(What is needed): Transcribe all records exactly; omit pictures.

#####

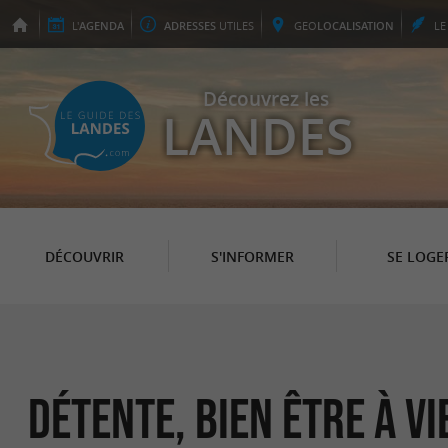
L'
AGENDA
ADRESSES
UTILES
GEO
LOCALISATION
L
Découvrez les
LANDES
DÉCOUVRIR
S'INFORMER
SE LOGE
Détente, Bien Être à V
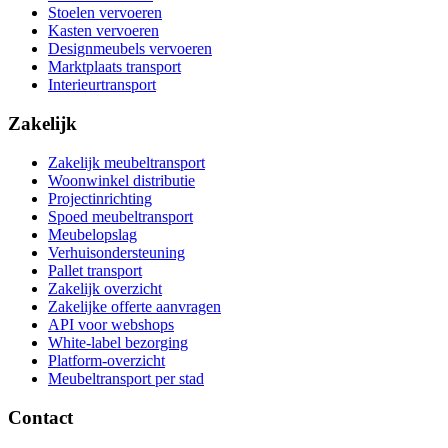
Stoelen vervoeren
Kasten vervoeren
Designmeubels vervoeren
Marktplaats transport
Interieurtransport
Zakelijk
Zakelijk meubeltransport
Woonwinkel distributie
Projectinrichting
Spoed meubeltransport
Meubelopslag
Verhuisondersteuning
Pallet transport
Zakelijk overzicht
Zakelijke offerte aanvragen
API voor webshops
White-label bezorging
Platform-overzicht
Meubeltransport per stad
Contact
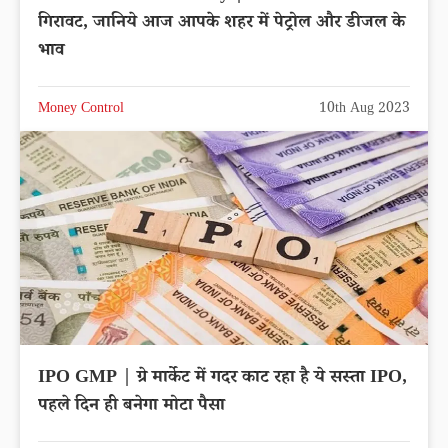
गिरावट, जानिये आज आपके शहर में पेट्रोल और डीजल के
भाव
Money Control
10th Aug 2023
IPO GMP | ग्रे मार्केट में गदर काट रहा है ये सस्ता IPO,
पहले दिन ही बनेगा मोटा पैसा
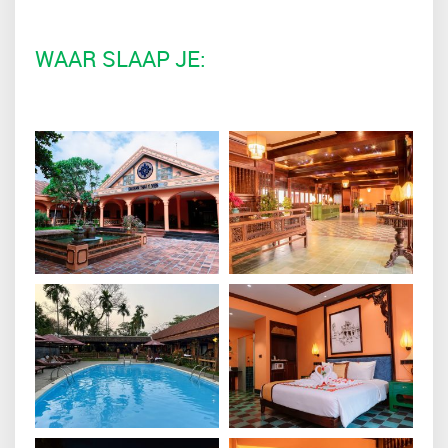
WAAR SLAAP JE:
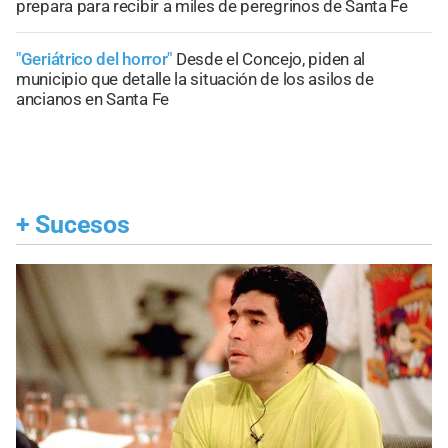
prepara para recibir a miles de peregrinos de Santa Fe
"Geriátrico del horror"
Desde el Concejo, piden al
municipio que detalle la situación de los asilos de
ancianos en Santa Fe
+
Sucesos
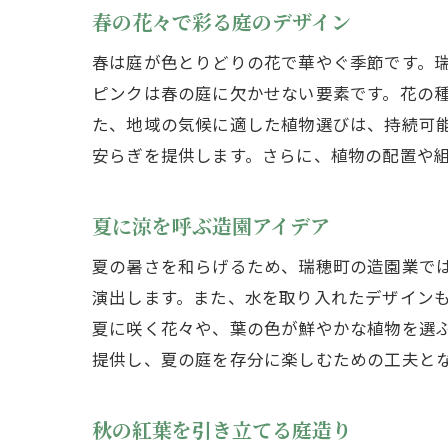
春の花々で彩る庭のデザイン
春は庭が色とりどりの花で華やぐ季節です。
ピンクは春の庭に欠かせない要素です。花の
た、地域の気候に適した植物選びは、持続可
安らぎを提供します。さらに、植物の配置や
夏に涼を呼ぶ造園アイデア
夏の暑さを和らげるため、瑞穂町の造園業で
演出します。また、水を取り入れたデザイン
夏に咲く花々や、葉の色が鮮やかな植物を選
提供し、夏の庭を存分に楽しむための工夫と
秋の紅葉を引き立てる庭造り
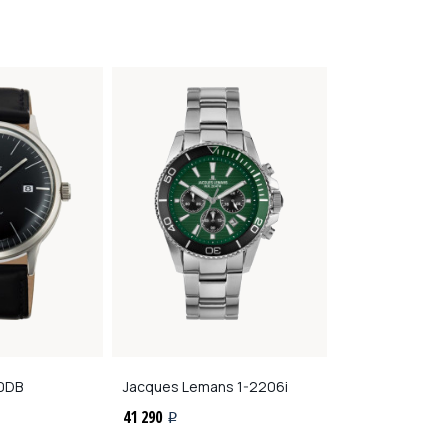
0DB
Jacques Lemans
1-2206i
Jacques Lema
41 290
32 190
i
i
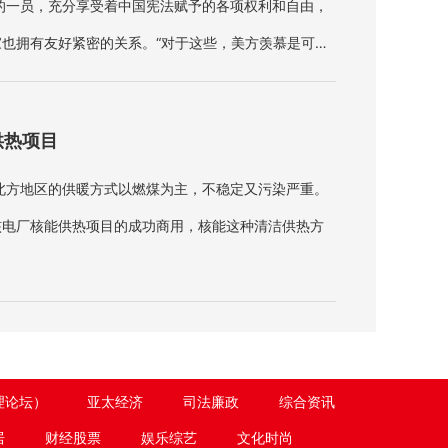
的一员，充分享受着中国宪法赋予的各项权利和自由，
也拥有友好紧密的关系。“对于这些，美方羡慕是可以
抹黑、污蔑，这是不能接受的。
供热项目
北方地区的供暖方式以燃煤为主，不稳定又污染严重。
核电厂核能供热项目的成功商用，核能这种清洁供热方
理论坛）
亚太经济
司法廉政
综合资讯
居
财经股票
娱乐综艺
文化时尚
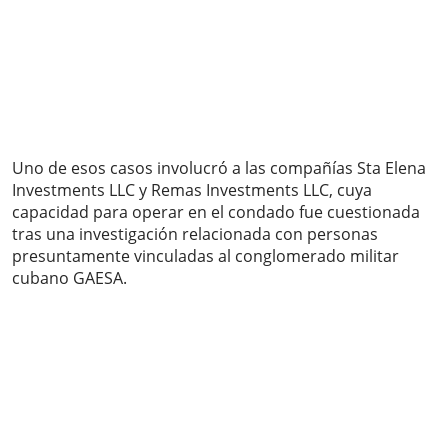
Uno de esos casos involucró a las compañías Sta Elena
Investments LLC y Remas Investments LLC, cuya
capacidad para operar en el condado fue cuestionada
tras una investigación relacionada con personas
presuntamente vinculadas al conglomerado militar
cubano GAESA.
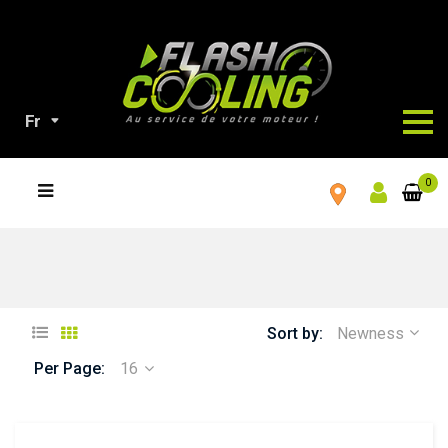
Fr
TOUS
0
NOS
PRODUITS
Sort by:
Newness
Per Page:
16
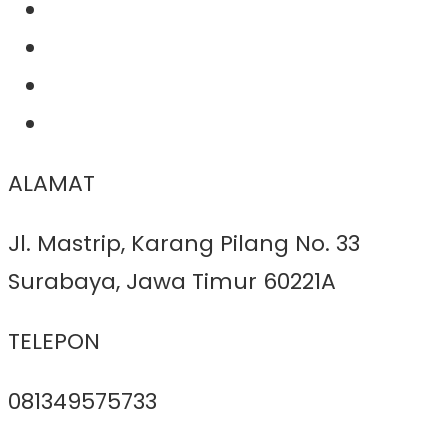
ALAMAT
Jl. Mastrip, Karang Pilang No. 33
Surabaya, Jawa Timur 60221A
TELEPON
081349575733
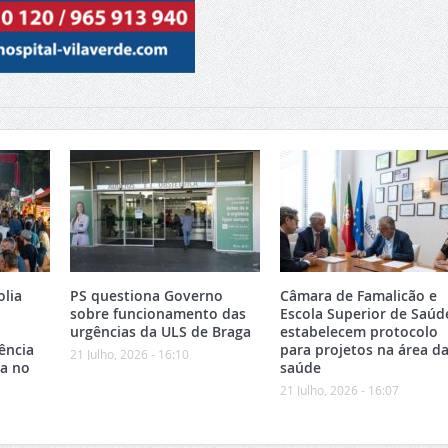
olia
PS questiona Governo
Câmara de Famalicão e
sobre funcionamento das
Escola Superior de Saúd
urgências da ULS de Braga
estabelecem protocolo
ência
para projetos na área d
21 Julho, 2026 - 16:10
ca no
saúde
21 Julho, 2026 - 16:07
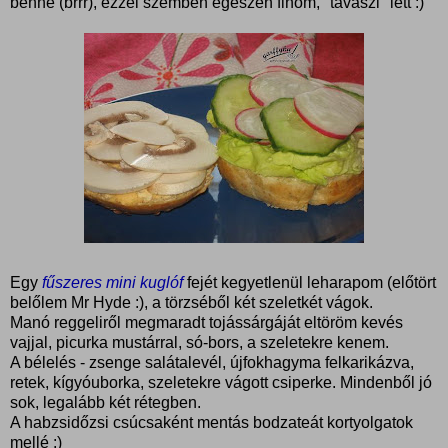
benne (brrr), ezzel szemben egészen finom, "tavaszi" lett :)
Egy
fűszeres mini kuglóf
fejét kegyetlenül leharapom (előtört
belőlem Mr Hyde :), a törzséből két szeletkét vágok.
Manó reggeliről megmaradt tojássárgáját eltöröm kevés
vajjal, picurka mustárral, só-bors, a szeletekre kenem.
A bélelés - zsenge salátalevél, újfokhagyma felkarikázva,
retek, kígyóuborka, szeletekre vágott csiperke. Mindenből jó
sok, legalább két rétegben.
A habzsidőzsi csúcsaként mentás bodzateát kortyolgatok
mellé :)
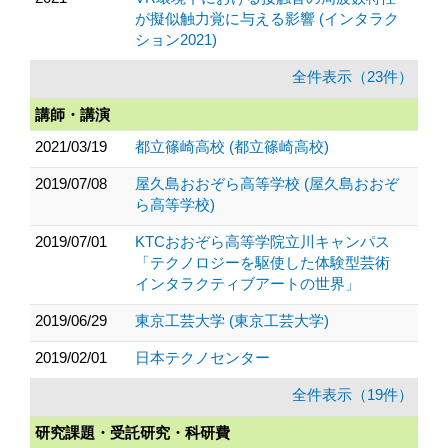
が擬似触力覚に与える影響 (インタラク
ション2021)
全件表示（23件）
講師・講演
2021/03/19
都立篠崎高校 (都立篠崎高校)
2019/07/08
屋久島おおぞら高等学校 (屋久島おおぞ
ら高等学校)
2019/07/01
KTCおおぞら高等学院立川キャンパス
「テクノロジーを駆使した体験型芸術
インタラクティブアートの世界」
2019/06/29
東京工芸大学 (東京工芸大学)
2019/02/01
日本テクノセンター
全件表示（19件）
研究課題・受託研究・科研費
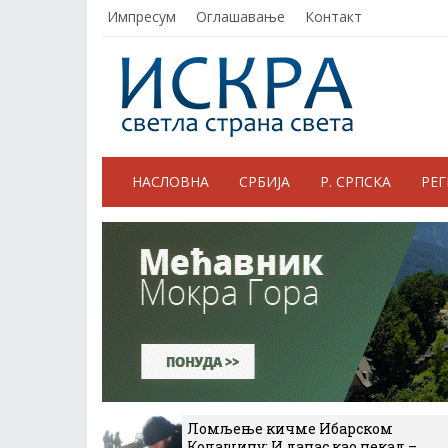
Импресум
Оглашавање
Контакт
НАСЛОВНА
СРБИЈА
Р. СРПСКА
РЕ
Ломљење кичме Ибарском
Колашину: И данас као некад –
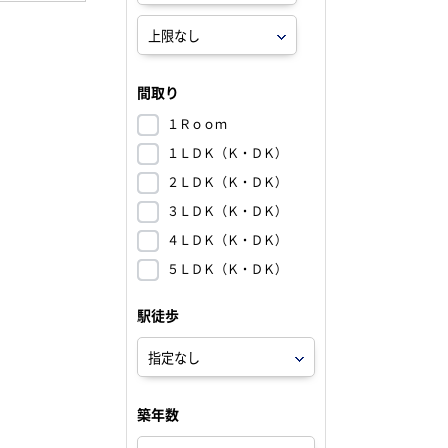
間取り
１Ｒｏｏｍ
１ＬＤＫ（Ｋ・ＤＫ）
２ＬＤＫ（Ｋ・ＤＫ）
３ＬＤＫ（Ｋ・ＤＫ）
４ＬＤＫ（Ｋ・ＤＫ）
５ＬＤＫ（Ｋ・ＤＫ）
駅徒歩
築年数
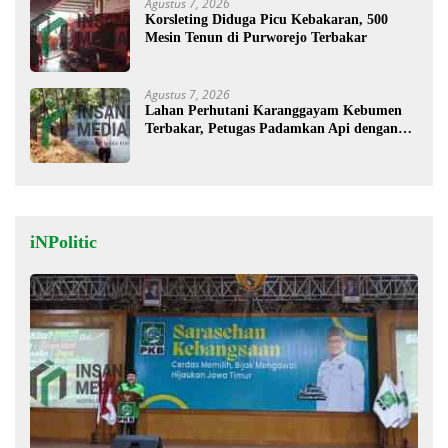
Agustus 7, 2026
Korsleting Diduga Picu Kebakaran, 500
Mesin Tenun di Purworejo Terbakar
Agustus 7, 2026
Lahan Perhutani Karanggayam Kebumen
Terbakar, Petugas Padamkan Api dengan
Cara Manual
iNPolitic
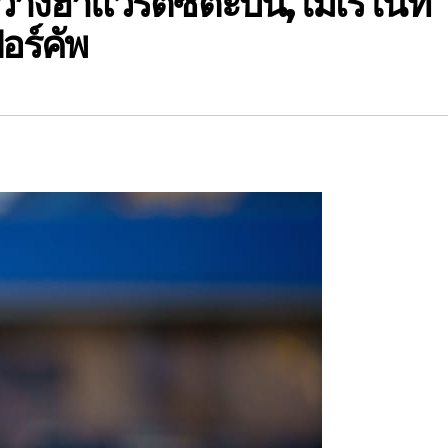
างฮาแวร์ตซ์ตะบัน,โมเรโน่ที
ปอร์คัพ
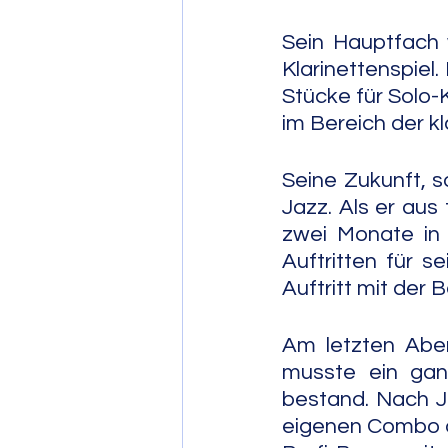
Sein Hauptfach w
Klarinettenspiel.
Stücke für Solo-
im Bereich der k
Seine Zukunft, s
Jazz. Als er aus 
zwei Monate in 
Auftritten für 
Auftritt mit der
Am letzten Aben
musste ein gan
bestand. Nach Jui
eigenen Combo au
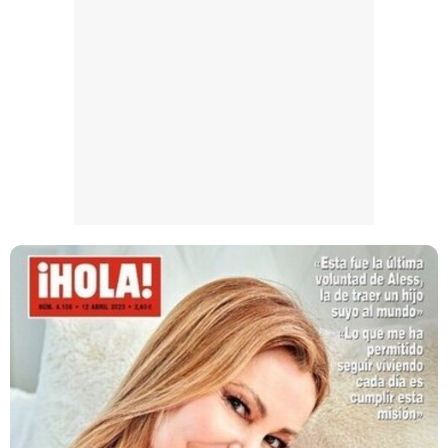
Magdalena de Suecia responde a las críticas y explica por qué le han permitido lanzar su propio negocio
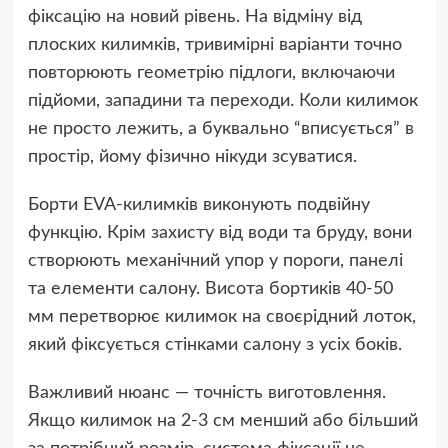
фіксацію на новий рівень. На відміну від
плоских килимків, тривимірні варіанти точно
повторюють геометрію підлоги, включаючи
підйоми, западини та переходи. Коли килимок
не просто лежить, а буквально “вписується” в
простір, йому фізично нікуди зсуватися.
Борти EVA-килимків виконують подвійну
функцію. Крім захисту від води та бруду, вони
створюють механічний упор у пороги, панелі
та елементи салону. Висота бортиків 40-50
мм перетворює килимок на своєрідний лоток,
який фіксується стінками салону з усіх боків.
Важливий нюанс — точність виготовлення.
Якщо килимок на 2-3 см менший або більший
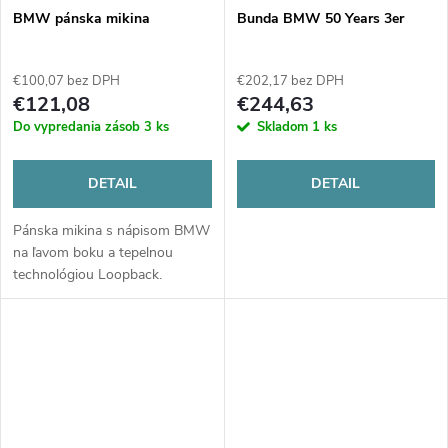
BMW pánska mikina
Bunda BMW 50 Years 3er
€100,07 bez DPH
€202,17 bez DPH
€121,08
€244,63
Do vypredania zásob
3 ks
Skladom
1 ks
DETAIL
DETAIL
Pánska mikina s nápisom BMW
na ľavom boku a tepelnou
technológiou Loopback.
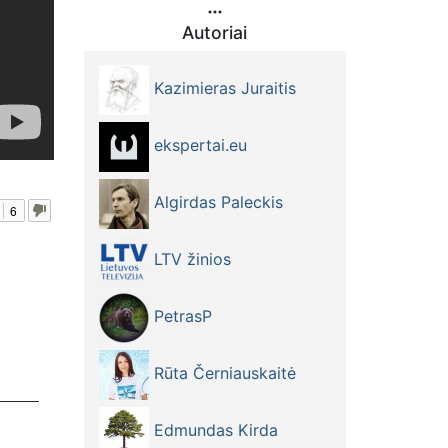
Autoriai
Kazimieras Juraitis
ekspertai.eu
Algirdas Paleckis
6
LTV žinios
PetrasP
Rūta Černiauskaitė
dimu -
Edmundas Kirda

#####

(Your response):
L'
AGENDA
ADRESSES
UTILES
GEO
LOCALISATION
L
Découvrez les
LANDES
DÉCOUVRIR
S'INFORMER
SE LOGE
Détente, Bien Être à V
Stoelen vervoeren
Kasten vervoeren
Designmeubels vervoeren
Marktplaats transport
Interieurtransport
Zakelijk
Zakelijk meubeltransport
Woonwinkel distributie
Projectinrichting
Spoed meubeltransport
Meubelopslag
Verhuisondersteuning
Pallet transport
Zakelijk overzicht
Zakelijke offerte aanvragen
API voor webshops
White-label bezorging
Platform-overzicht
Meubeltransport per stad
Contact
गिरावट, जानिये आज आपके शहर में पेट्रोल और डीजल के
भाव
Money Control
10th Aug 2023
IPO GMP | ग्रे मार्केट में गदर काट रहा है ये सस्ता IPO,
पहले दिन ही बनेगा मोटा पैसा
WAAR SLAAP JE:
prepara para recibir a miles de peregrinos de Santa Fe
"Geriátrico del horror"
Desde el Concejo, piden al
municipio que detalle la situación de los asilos de
ancianos en Santa Fe
+
Sucesos
春の花々で彩る庭のデザイン
春は庭が色とりどりの花で華やぐ季節です。
ピンクは春の庭に欠かせない要素です。花の
た、地域の気候に適した植物選びは、持続可
安らぎを提供します。さらに、植物の配置や
夏に涼を呼ぶ造園アイデア
夏の暑さを和らげるため、瑞穂町の造園業で
演出します。また、水を取り入れたデザイン
夏に咲く花々や、葉の色が鮮やかな植物を選
提供し、夏の庭を存分に楽しむための工夫と
秋の紅葉を引き立てる庭造り
0DB
Jacques Lemans
1-2206i
Jacques Lema
41 290
32 190
i
i
的一员，充分享受着中国宪法赋予的各项权利和自由，
也拥有友好紧密的关系。“对于这些，美方羡慕是可以
抹黑、污蔑，这是不能接受的。
供热项目
北方地区的供暖方式以燃煤为主，不稳定又污染严重。
核电厂核能供热项目的成功商用，核能这种清洁供热方
理论坛）
亚太经济
司法廉政
综合资讯
居
财经股票
娱乐综艺
文化时尚
Uno de esos casos involucró a las compañías Sta Elena
Investments LLC y Remas Investments LLC, cuya
capacidad para operar en el condado fue cuestionada
tras una investigación relacionada con personas
presuntamente vinculadas al conglomerado militar
cubano GAESA.
Fr
TOUS
0
NOS
PRODUITS
Sort by:
Newness
Per Page:
16
ALAMAT
Jl. Mastrip, Karang Pilang No. 33
Surabaya, Jawa Timur 60221A
TELEPON
081349575733
olia
PS questiona Governo
Câmara de Famalicão e
sobre funcionamento das
Escola Superior de Saúd
urgências da ULS de Braga
estabelecem protocolo
ência
para projetos na área d
21 Julho, 2026 - 16:10
ca no
saúde
21 Julho, 2026 - 16:07
benne (brrr), ezzel szemben egészen finom, "tavaszi" lett :)
Egy
fűszeres mini kuglóf
fejét kegyetlenül leharapom (előtört
belőlem Mr Hyde :), a törzséből két szeletkét vágok.
Manó reggeliről megmaradt tojássárgáját eltöröm kevés
vajjal, picurka mustárral, só-bors, a szeletekre kenem.
A bélelés - zsenge salátalevél, újfokhagyma felkarikázva,
retek, kígyóuborka, szeletekre vágott csiperke. Mindenből jó
sok, legalább két rétegben.
A habzsidőzsi csúcsaként mentás bodzateát kortyolgatok
mellé :)
が擬似触力覚に与える影響 (インタラク
ション2021)
全件表示（23件）
講師・講演
2021/03/19
都立篠崎高校 (都立篠崎高校)
2019/07/08
屋久島おおぞら高等学校 (屋久島おおぞ
ら高等学校)
2019/07/01
KTCおおぞら高等学院立川キャンパス
「テクノロジーを駆使した体験型芸術
インタラクティブアートの世界」
2019/06/29
東京工芸大学 (東京工芸大学)
2019/02/01
日本テクノセンター
全件表示（19件）
研究課題・受託研究・科研費
Импресум
Оглашавање
Контакт
НАСЛОВНА
СРБИЈА
Р. СРПСКА
РЕ
Ломљење кичме Ибарском
Колашину: И данас као некад –
間取り
１Ｒｏｏｍ
１ＬＤＫ（Ｋ・ＤＫ）
２ＬＤＫ（Ｋ・ＤＫ）
３ＬＤＫ（Ｋ・ＤＫ）
４ＬＤＫ（Ｋ・ＤＫ）
５ＬＤＫ（Ｋ・ＤＫ）
駅徒歩
築年数
Agustus 7, 2026
Korsleting Diduga Picu Kebakaran, 500
Mesin Tenun di Purworejo Terbakar
Agustus 7, 2026
Lahan Perhutani Karanggayam Kebumen
Terbakar, Petugas Padamkan Api dengan
Cara Manual
iNPolitic
างฮาแวร์ตซ์ตะบัน,โมเรโน่ที
ปอร์คัพ
Sein Hauptfach w
Klarinettenspiel.
Stücke für Solo-
im Bereich der k
Seine Zukunft, s
Jazz. Als er aus 
zwei Monate in 
Auftritten für 
Auftritt mit der
Am letzten Aben
musste ein gan
bestand. Nach Jui
eigenen Combo au
Magdalena de Suecia responde a las críticas y explica por qué le han permitido lanzar su propio negocio
фіксацію на новий рівень. На відміну від
плоских килимків, тривимірні варіанти точно
повторюють геометрію підлоги, включаючи
підйоми, западини та переходи. Коли килимок
не просто лежить, а буквально “вписується” в
простір, йому фізично нікуди зсуватися.
Борти EVA-килимків виконують подвійну
функцію. Крім захисту від води та бруду, вони
створюють механічний упор у пороги, панелі
та елементи салону. Висота бортиків 40-50
мм перетворює килимок на своєрідний лоток,
який фіксується стінками салону з усіх боків.
Важливий нюанс — точність виготовлення.
Якщо килимок на 2-3 см менший або більший
BMW pánska mikina
Bunda BMW 50 Years 3er
€100,07 bez DPH
€202,17 bez DPH
€121,08
€244,63
Do vypredania zásob
3 ks
Skladom
1 ks
DETAIL
DETAIL
Pánska mikina s nápisom BMW
na ľavom boku a tepelnou
technológiou Loopback.
Autoriai
Kazimieras Juraitis
ekspertai.eu
Algirdas Paleckis
6
LTV žinios
PetrasP
Rūta Černiauskaitė
dimu -
Edmundas Kirda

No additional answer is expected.